Gen-art 2nd LC review of draft-ietf-payload-vp8-16 (with summary)

Elwyn Davies <elwynd@xxxxxxxxxxxxxx> · Mon, 13 Jul 2015 13:01:54 +0100

I am the assigned Gen-ART reviewer for this draft. For background on
Gen-ART, please see the FAQ at

<http://wiki.tools.ietf.org/area/gen/trac/wiki/GenArtfaq>.

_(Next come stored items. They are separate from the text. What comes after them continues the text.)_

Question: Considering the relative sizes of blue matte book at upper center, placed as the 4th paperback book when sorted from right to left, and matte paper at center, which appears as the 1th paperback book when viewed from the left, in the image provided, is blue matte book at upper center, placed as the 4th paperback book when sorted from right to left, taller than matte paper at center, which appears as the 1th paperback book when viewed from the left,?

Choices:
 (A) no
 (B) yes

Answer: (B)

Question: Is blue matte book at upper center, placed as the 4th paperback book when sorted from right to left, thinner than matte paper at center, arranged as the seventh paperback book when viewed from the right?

Please resolve these comments along with any other Last Call comments
you may receive.

Document: draft-ietf-payload-vp8-16.txt
Reviewer: Elwyn Davies
Review Date: 2015/07/10
IETF LC End Date: 2015/07/13
IESG Telechat date: (if known) -

Summary: Gosh, it has been a long time since the last review! Almost 
ready.  Still needs various minor nits fixed and some clarifications.

Major issues:

Minor issues:
s4.2: Various of the frame indices either SHOULD or, in the case of
KEYIDX, MAY start at random values.  The rationale(s) for these
requirements are not explained - nor is the reason why it it is only a
MAY for KEYIDX whereas it is SHOULD for PictureID and what might happen
were the MAY/SHOULD to be ignored.

Is the rationale something that should be mentioned in the security
considerations?

s10.1:  The downref to RFC 6386 identified by idnits was duly noted in 
the last call
announcement.  I don't have a problem with the downref.

Nits/editorial comments:

General: Consistent usage of "prediction and mode" vs "prediction/mode" 
would be desirable.

 s1, para 2: Needs to introduce the 'macroblock' jargon defined in RFC 
6386. Suggest:
OLD:
 VP8 is based on decomposition of frames into square sub-blocks of
 pixels, prediction of such sub-blocks using previously constructed
 blocks, and...
NEW:
 VP8 is based on decomposition of frames into square sub-blocks of
 pixels known as "macroblocks" (see Section 2 of [RFC6386]).  Prediction
 of such sub-blocks using previously constructed blocks, and...
END

s2: There are a number of technical terms brought over from RFC 6386.
These should be listed in s2.  At least the following would be in the list:
key frame, interframe, golden frame, altref frame, macroblock.
Also the terms picture selection index (RPSI) and slice loss indication 
(SLI) from RFC 4585.

s3, para 2: Providing a reference to explain what temporal scalability
and the hierarchy selection is all about would be useful.  One possibility
would be:

Lim, J. Yang, and B. Jeon,”Fast Coding Mode Decision for Scalable Video 
Coding”,
10th Int’l Conf. on Advanced Communication Technology, vol. 3, pp. 
1897-1900, 2008.

It would also help to add a pointer to the TL0PICIDX description in 
s4.2, thus:
ADD:
   Support for temporal scalability is provided by the optional 
TL0PICIDX and TID/Y/KEYIDX
fields described in Section 4.2.
END

ss3 and 4: The discussion of how the frame payload might or might not be 
distributed across
multiple packets is not very clear.   The draft has in mind a 'preferred 
use case' (para 1
of s4.4 says:

In the preferred use case, the S bit and PID fields
    described in Section 4.2 should be used to indicate what the packet
    contains.

I think it would be helpful to be a bit more positive about this in s3, 
para 3:
OLD:
   This memo
   allows the partitions to be sent separately or in the same RTP
   packet.  It may be beneficial for decoder error-concealment to send
   the partitions in different packets, even though it is not mandatory
   according to this specification.
NEW:
Accordingly, this document RECOMMENDS that the frame is packetized by 
the sender
with each data partition in a separate packet or packets.  This may be 
beneficial
for decoder error concealment and the payload format described in 
Section 4 provides
fields that allow the partitions to be identified even if the first 
partition is
not available.  The sender can, alternatively, aggregate the data 
partitions into
a single data stream and, optionally, split it into several packets without
consideration of the partition boundaries.  The receiver can use the length
information in the first partition to identify the partitions during 
decoding.
END

s4/Figure 1: s/bytes/octets/ (2 places)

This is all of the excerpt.